▶ INFORMATION

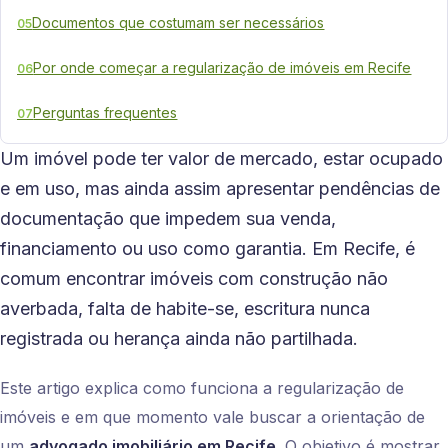
Documentos que costumam ser necessários
05
Por onde começar a regularização de imóveis em Recife
06
Perguntas frequentes
07
Um imóvel pode ter valor de mercado, estar ocupado
e em uso, mas ainda assim apresentar pendências de
documentação que impedem sua venda,
financiamento ou uso como garantia. Em Recife, é
comum encontrar imóveis com construção não
averbada, falta de habite-se, escritura nunca
registrada ou herança ainda não partilhada.
Este artigo explica como funciona a regularização de
imóveis e em que momento vale buscar a orientação de
um
advogado imobiliário em Recife
. O objetivo é mostrar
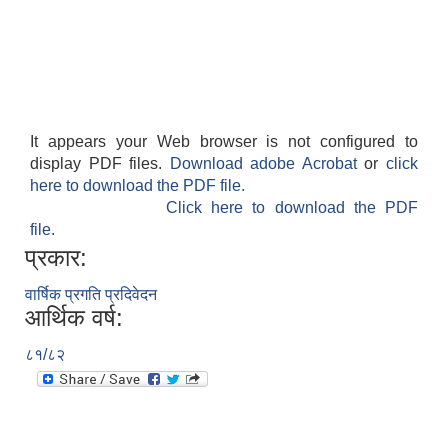
It appears your Web browser is not configured to
display PDF files.
Download adobe Acrobat
or
click
here to download the PDF file.
Click here to download the PDF
file.
प्रकार:
वार्षिक प्रगति प्रदिवेदन
आर्थिक वर्ष:
८१/८२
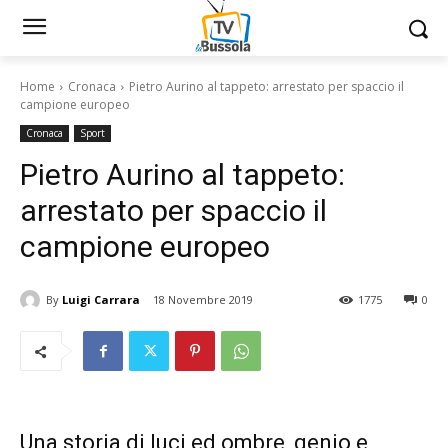
Home
Cronaca
Pietro Aurino al tappeto: arrestato per spaccio il
campione europeo
Cronaca
Sport
Pietro Aurino al tappeto:
arrestato per spaccio il
campione europeo
By
Luigi Carrara
18 Novembre 2019
1775
0
Una storia di luci ed ombre, genio e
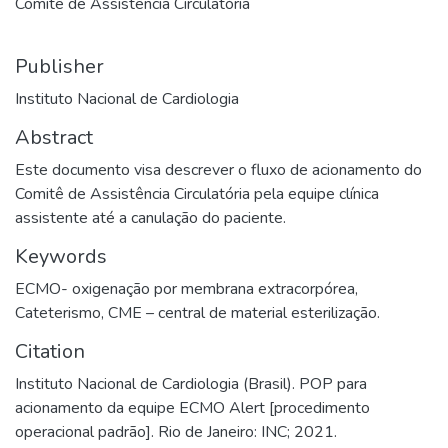
Comitê de Assistência Circulatória
Publisher
Instituto Nacional de Cardiologia
Abstract
Este documento visa descrever o fluxo de acionamento do
Comitê de Assistência Circulatória pela equipe clínica
assistente até a canulação do paciente.
Keywords
ECMO- oxigenação por membrana extracorpórea
,
Cateterismo
,
CME – central de material esterilização.
Citation
Instituto Nacional de Cardiologia (Brasil). POP para
acionamento da equipe ECMO Alert [procedimento
operacional padrão]. Rio de Janeiro: INC; 2021.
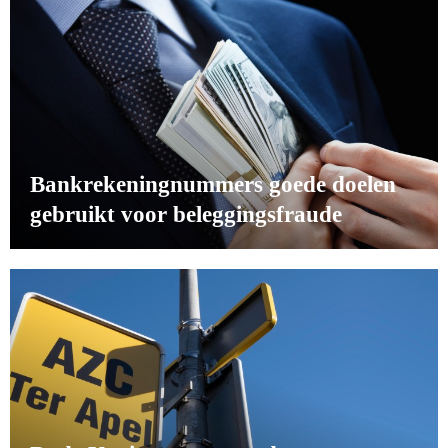
Bankrekeningnummers goede doelen
gebruikt voor beleggingsfraude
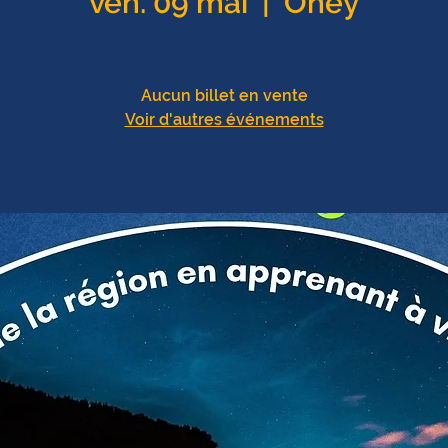
ven. 09 mai
  |  
Ohey
Aucun billet en vente
Voir d'autres événements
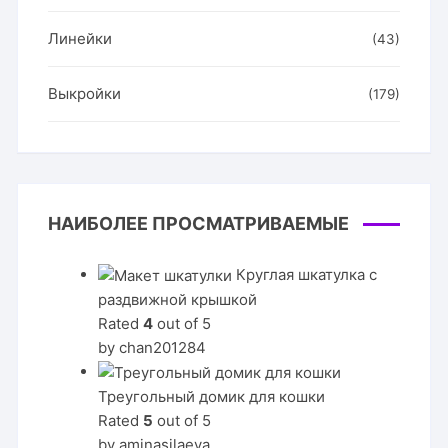
Линейки
(43)
Выкройки
(179)
НАИБОЛЕЕ ПРОСМАТРИВАЕМЫЕ
Круглая шкатулка с
раздвижной крышкой
Rated
4
out of 5
by chan201284
Треугольный домик для кошки
Rated
5
out of 5
by aminasilaeva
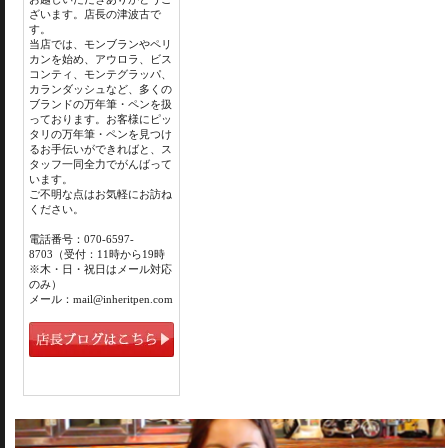
ざいます。店長の津波古で
す。
当店では、モンブランやペリ
カンを始め、アウロラ、ビス
コンティ、モンテグラッパ、
カランダッシュなど、多くの
ブランドの万年筆・ペンを扱
っております。お客様にピッ
タリの万年筆・ペンを見つけ
るお手伝いができればと、ス
タッフ一同全力でがんばって
います。
ご不明な点はお気軽にお訪ね
ください。
電話番号：070-6597-
8703（受付：11時から19時
※木・日・祝日はメール対応
のみ）
メール：mail@inheritpen.com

▶ WHAT THE EXERCISE ASKS
Filter the entries down to the lines with the word "spaccio" in them.

▶ THE ANSWER
Pietro Aurino al tappeto: arrestato per spaccio il
arrestato per spaccio il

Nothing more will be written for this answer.